--- START ---

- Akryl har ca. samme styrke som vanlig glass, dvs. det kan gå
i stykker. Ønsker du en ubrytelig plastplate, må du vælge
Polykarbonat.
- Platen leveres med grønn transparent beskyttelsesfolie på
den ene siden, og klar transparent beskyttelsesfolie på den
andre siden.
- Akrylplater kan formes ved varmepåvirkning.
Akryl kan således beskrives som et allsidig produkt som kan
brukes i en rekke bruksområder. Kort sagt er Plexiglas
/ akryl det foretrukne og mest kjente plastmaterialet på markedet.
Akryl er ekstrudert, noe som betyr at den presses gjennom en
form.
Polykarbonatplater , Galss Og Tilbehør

--- END ---
--- START ---

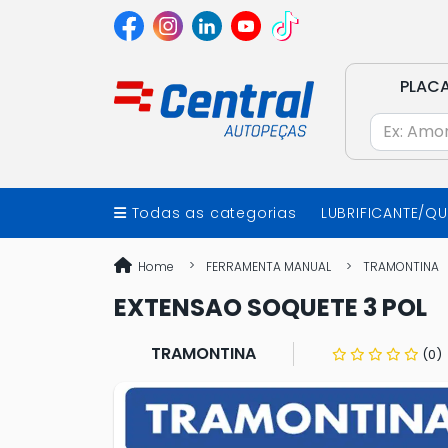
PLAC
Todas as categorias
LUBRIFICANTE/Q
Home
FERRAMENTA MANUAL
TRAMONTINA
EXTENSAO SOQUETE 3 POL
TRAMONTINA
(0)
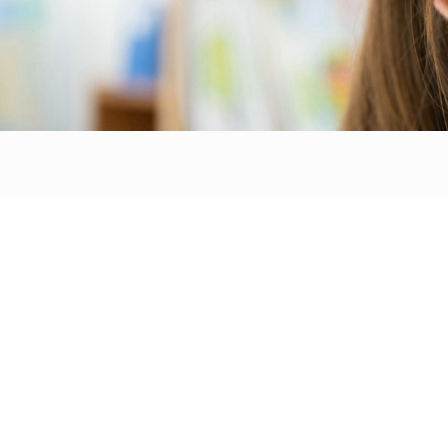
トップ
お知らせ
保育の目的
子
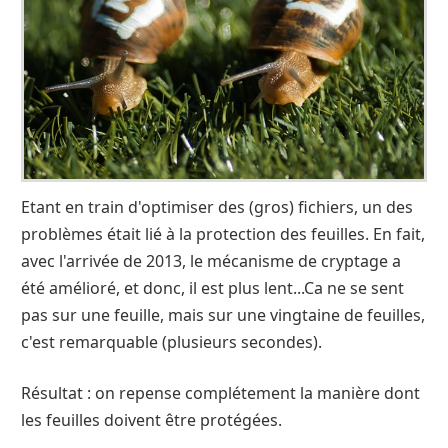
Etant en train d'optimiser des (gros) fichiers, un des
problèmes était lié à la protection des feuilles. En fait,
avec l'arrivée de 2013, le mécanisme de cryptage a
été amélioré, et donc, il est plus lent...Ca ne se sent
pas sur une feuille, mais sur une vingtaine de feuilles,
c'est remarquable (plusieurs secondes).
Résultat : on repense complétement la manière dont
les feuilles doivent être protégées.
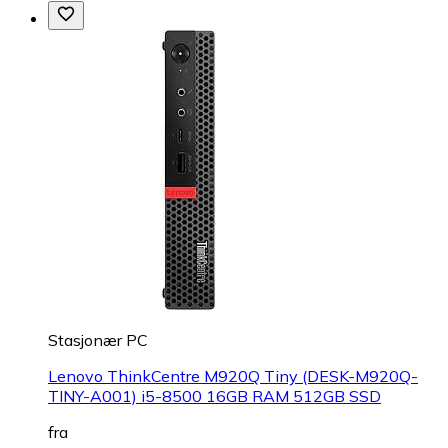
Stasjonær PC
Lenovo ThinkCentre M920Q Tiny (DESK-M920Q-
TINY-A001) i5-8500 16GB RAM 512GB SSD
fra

--- END ---

**WORK ITEM**
Give back, exactly as written, the stretch from the line with "- Akryl har" through the line with "Polykarbonatplater , Galss Og Tilbehør", and no other lines from the records above.

**YOUR RESPONSE**
- Akryl har ca. samme styrke som vanlig glass, dvs. det kan gå
i stykker. Ønsker du en ubrytelig plastplate, må du vælge
Polykarbonat.
- Platen leveres med grønn transparent beskyttelsesfolie på
den ene siden, og klar transparent beskyttelsesfolie på den
andre siden.
- Akrylplater kan formes ved varmepåvirkning.
Akryl kan således beskrives som et allsidig produkt som kan
brukes i en rekke bruksområder. Kort sagt er Plexiglas
/ akryl det foretrukne og mest kjente plastmaterialet på markedet.
Akryl er ekstrudert, noe som betyr at den presses gjennom en
form.
Polykarbonatplater , Galss Og Tilbehør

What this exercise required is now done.